Nesse mesmo dia, João Magalhães se preparava para reunir novamente a família. Uma semana antes, havia comemorado duas décadas de casamento com Cláudia Magalhães, com quem tinha ainda o caçula, João Vitor, 9. “Estavam muito felizes”, fala o aposentado Marcelo Barros, 65, que tinha conhecido João, comerciante bem-sucedido, no fim de semana anterior, através do grupo Encontro de Casais com Cristo (ECC).
Para Rosivaldo Antonio dos Santos, 32, funcionário da prefeitura do município, João não era apenas o amigo de infância com quem eventualmente curtia festas. “Aquilo era um cabra bom”, diz, com sotaque do interior pernambucano. “Essas mortes deveriam ter sido evitadas”, acrescenta. “A culpa é 100% da Polícia”.
Na cidade, enquanto o cortejo seguia até o cemitério de Alto de Bom Jesus, o clima era de comoção e revolta. Entre choro e lamentos, amigos e familiares criticavam a operação policial conduzida por agentes de segurança do Ceará. “A nossa sensação é de revolta”, sintetiza Tadeu Gama, 46, representante comercial e cunhado de João. “É óbvio que nada vai trazer nossos entes de volta, mas o sentimento é de que houve um pouco de despreparo da Polícia do Ceará”.
De acordo com ele, o que resta à família é esperar por uma apuração rigorosa dos acontecimentos. “Fizemos que tudo que podíamos. Consolamos os parentes. Choramos. E agora temos de seguir”, responde Gama, a quem coube comunicar à filha de Claudineide que a mãe e o irmão haviam sido mortos no Ceará.

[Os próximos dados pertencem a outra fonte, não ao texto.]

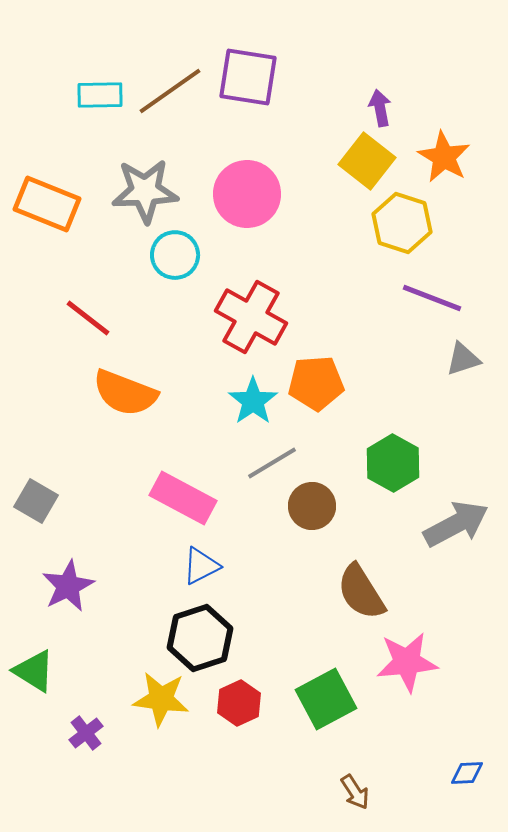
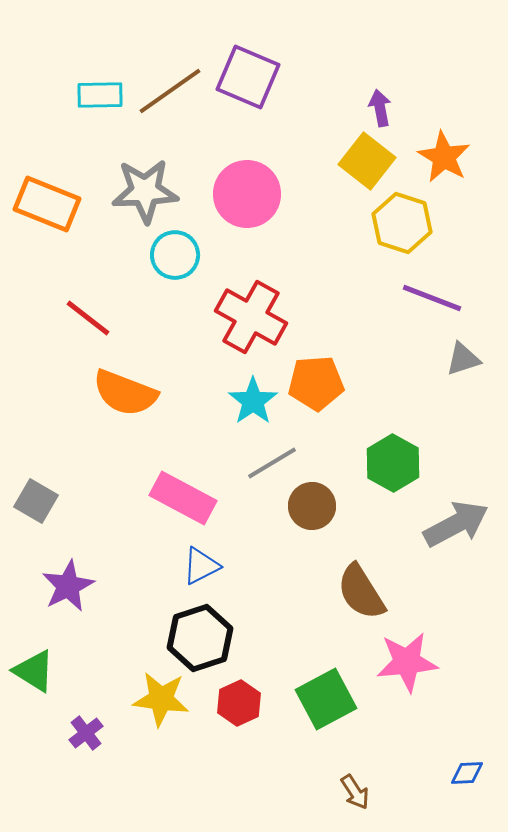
purple square: rotated 14 degrees clockwise
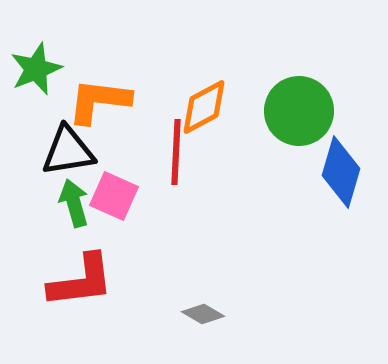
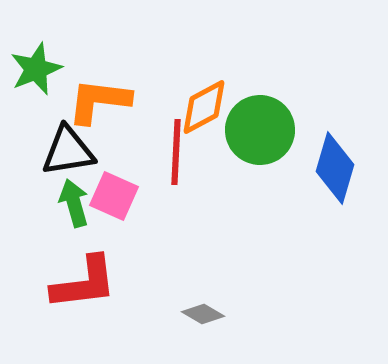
green circle: moved 39 px left, 19 px down
blue diamond: moved 6 px left, 4 px up
red L-shape: moved 3 px right, 2 px down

“Foi duro. Ela achava que a mãe já estava aqui e estava dormindo, porque não atendia o telefone”. Era já manhã de sexta-feira, e Serra Talhada começava a receber as primeiras informações sobre a tragédia de Milagres, a pouco mais de 150 km dali. “Esperamos que isso seja melhor apurado, de onde partiu esse erro. Porque a nossa perda foi grande”. (Henrique Araújo)
INOCENTES
Os reféns mortos na tragédia foram alvo de emboscada de quadrilha que tentou assaltar as agências de Bradesco e Banco do Brasil de Milagres. Voltavam do aeroporto de Juazeiro do Norte quando os veículos foram interceptados na BR-116 e eles foram levados como escudo humano. Edneide foi morta pouco tempo depois no centro de Milagres, em troca de tiros entre policiais e criminosos, conforme a SSPDS.